Mapping of cardiac arrhythmias has been done traditionally with large size electrodes (3.5-4.0 mm). The availability of multipolar catheters with smaller electrodes (including the Advisor HD Grid, Abbott; CARTO PENTARAY, Biosense Webster, Inc., a Johnson & Johnson company; and INTELLAMAP ORION, Boston Scientific) has changed the way that electrophysiologists approach complex arrhythmias. These new catheters can provide very rapid and reliable acquisition of points, providing the operator with detailed arrhythmia substrate mapping to treat poorly tolerated and complex cardiac arrhythmias.
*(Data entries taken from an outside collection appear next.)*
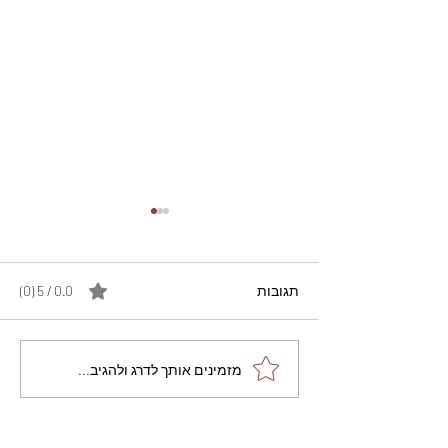
תגובות
0.0 / 5 ‏(0)
מתכון מנצח עוגת מייפל
מזמינים אותך לדרג ולהגיב...
שוקולד בחושה וקלה - זיוה
כהן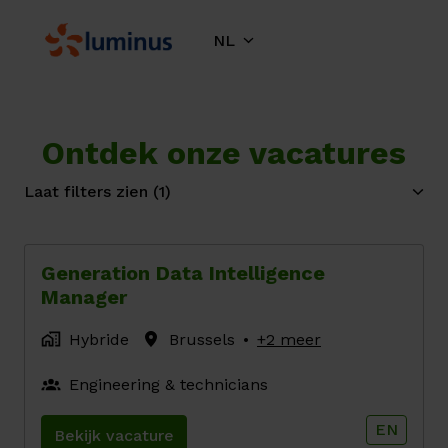
Overslaan
naar
NL
Homepagina
content
Ontdek onze vacatures
Laat filters zien
(1)
Generation Data Intelligence
Manager
Hybride
Brussels
•
+2 meer
Engineering & technicians
EN
Bekijk vacature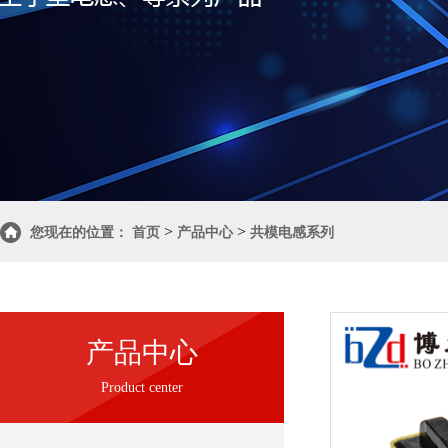
>
>
您现在的位置：
首页
产品中心
共模电感系列
产品中心
Product center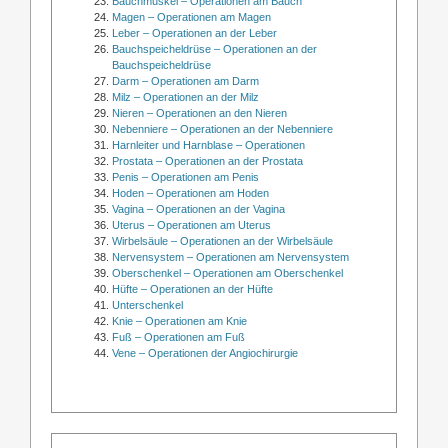
Bauchmuskel – Operationen am Bauch
Magen – Operationen am Magen
Leber – Operationen an der Leber
Bauchspeicheldrüse – Operationen an der
Bauchspeicheldrüse
Darm – Operationen am Darm
Milz – Operationen an der Milz
Nieren – Operationen an den Nieren
Nebenniere – Operationen an der Nebenniere
Harnleiter und Harnblase – Operationen
Prostata – Operationen an der Prostata
Penis – Operationen am Penis
Hoden – Operationen am Hoden
Vagina – Operationen an der Vagina
Uterus – Operationen am Uterus
Wirbelsäule – Operationen an der Wirbelsäule
Nervensystem – Operationen am Nervensystem
Oberschenkel – Operationen am Oberschenkel
Hüfte – Operationen an der Hüfte
Unterschenkel
Knie – Operationen am Knie
Fuß – Operationen am Fuß
Vene – Operationen der Angiochirurgie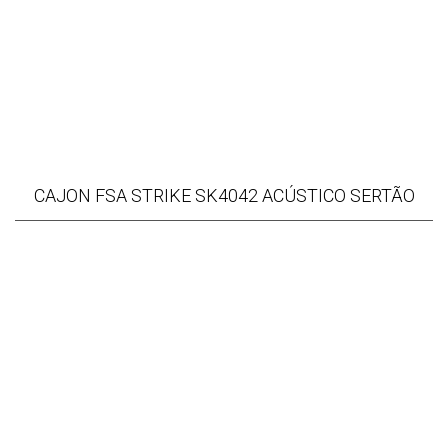
CAJON FSA STRIKE SK4042 ACÚSTICO SERTÃO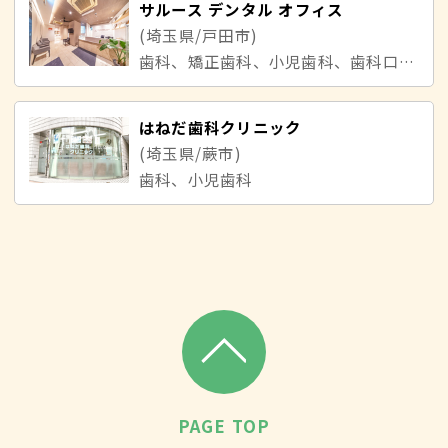
サルース デンタル オフィス
(埼玉県/戸田市)
歯科、矯正歯科、小児歯科、歯科口腔外科
はねだ歯科クリニック
(埼玉県/蕨市)
歯科、小児歯科
PAGE TOP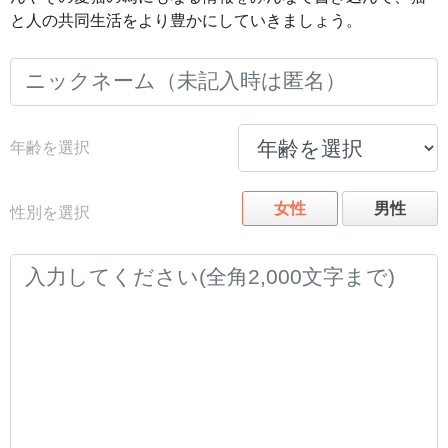
と人の共同生活をより豊かにしていきましょう。
年齢を選択
女性
男性
性別を選択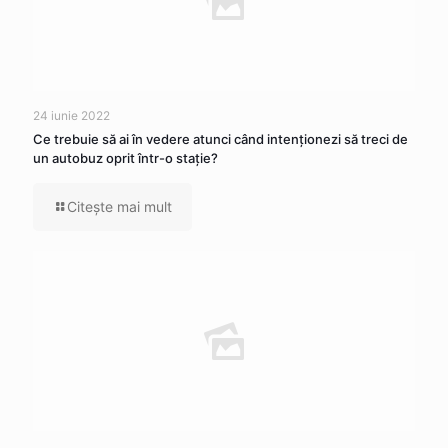
24 iunie 2022
Ce trebuie să ai în vedere atunci când intenţionezi să treci de
un autobuz oprit într-o staţie?
Citeşte mai mult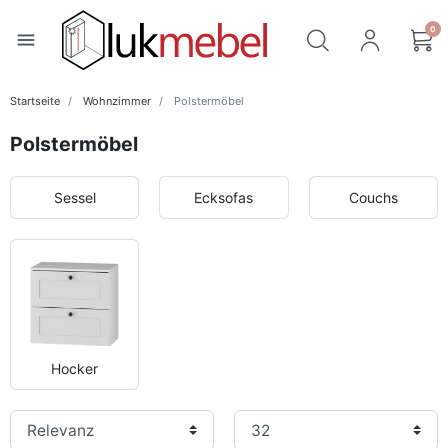
0
menu
Startseite
Wohnzimmer
Polstermöbel
Polstermöbel
Sessel
Ecksofas
Couchs
Hocker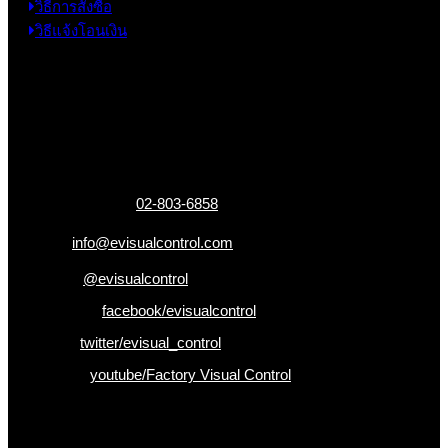
วิธีการสั่งซื้อ
วิธีแจ้งโอนเงิน
ข้อมูลติดต่อ
325 ถ.กาญจนาภิเษก แขวงหลักสอง เขตบางแค
กรุงเทพฯ 10160
เบอร์โทรติดต่อ :
02-803-6858
อีเมล :
info@evisualcontrol.com
Line ID :
@evisualcontrol
Facebook :
facebook/evisualcontrol
Twitter :
twitter/evisual_control
Youtube :
youtube/Factory Visual Control
เป็นคนแรกที่ได้รู้ก่อนใคร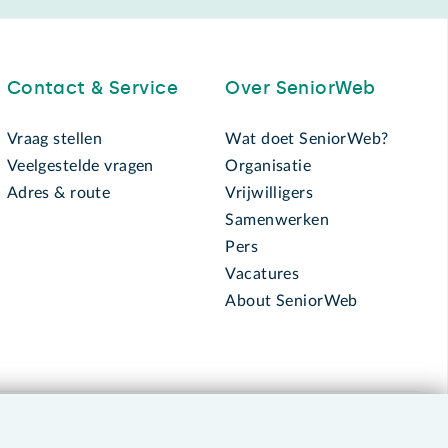
Contact & Service
Over SeniorWeb
Vraag stellen
Wat doet SeniorWeb?
Veelgestelde vragen
Organisatie
Adres & route
Vrijwilligers
Samenwerken
Pers
Vacatures
About SeniorWeb
030 - 276 99 65
leden@seniorweb.nl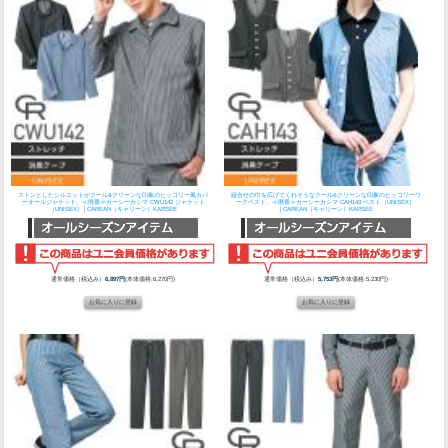
ストンとしたシルエットがクール&クリーンな印象のヒッコリー風カバ
組合せの巾を広げてくれそうなクール&クリーンな印象のヒッコリーワ
ーオールジャケット。
≪廃番≫カーシーカシマ CWU142 ジャケット
ークベスト。
≪廃番≫カーシーカシマ CAH143 ベスト（UNISEX）
（UNISEX）│CAREAN（キャリーン）KARSEE
│CAREAN（キャリーン）KARSEE
通常価格（税込み）
6,897円
(本体価格:6,270円)
通常価格（税込み）
5,753円
(本体価格:5,230円)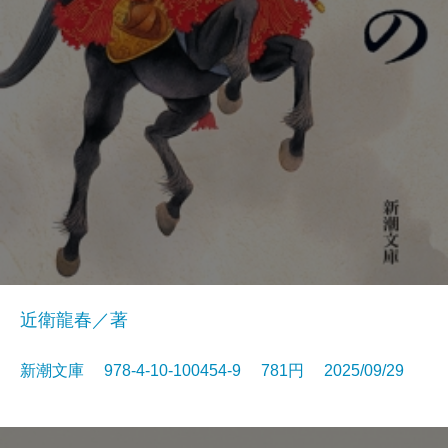
近衛龍春／著
新潮文庫 978-4-10-100454-9 781円 2025/09/29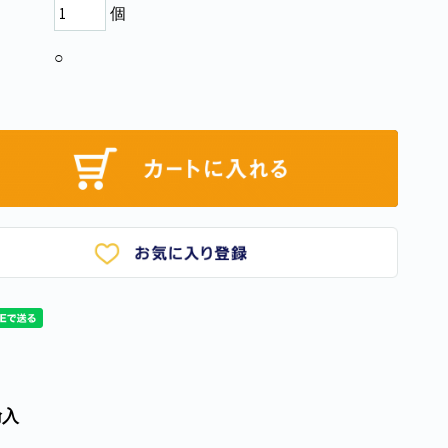
個
○
輸入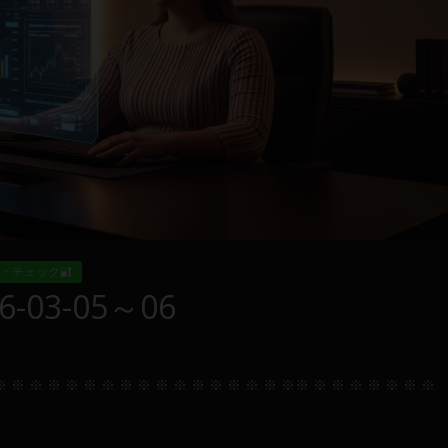
・チェック🔐
03-05～06
※ ※ ※ ※ ※ ※ ※ ※ ※ ※ ※ ※ ※ ※ ※ ※ ※※ ※ ※ ※ ※ ※ ※ ※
In addition to the benefits of high-density mapping, there is also no substitute for basic EP maneuvers when dealing with cardiac arrhythmias. A common pitfall while ablating left-sided pathways is to target the earliest atrial electrogram within the coronary sinus without carefully mapping the mitral annulus and analyzing the intracardiac electrograms. Pacing from different ventricular sites may expose a pathway potential, the real target for ablation of accessory pathways. In this case, extensive and unnecessary ablation was performed around the mitral isthmus and coronary sinus, which led to significant disruption of the left atrial activation, as shown in Figure 5. Paradoxically,  conduction through this pathway was still intact and the patient underwent a second procedure. 


Mapping cardiac arrhythmias with a multipolar electrode catheter has improved the ability to identify critical areas of interest when ablating complex arrhythmias. Detailed mapping and application of the basic principles of electrophysiology are also still required to successfully ablate conventional accessory pathways with a limited number of energy applications and avoid collateral damage. 

Disclosures: Dr. Navarrete has no conflicts of interest to report regarding the content herein. Outside the submitted work, he reports personal fees as a consultant and for education for Abbott.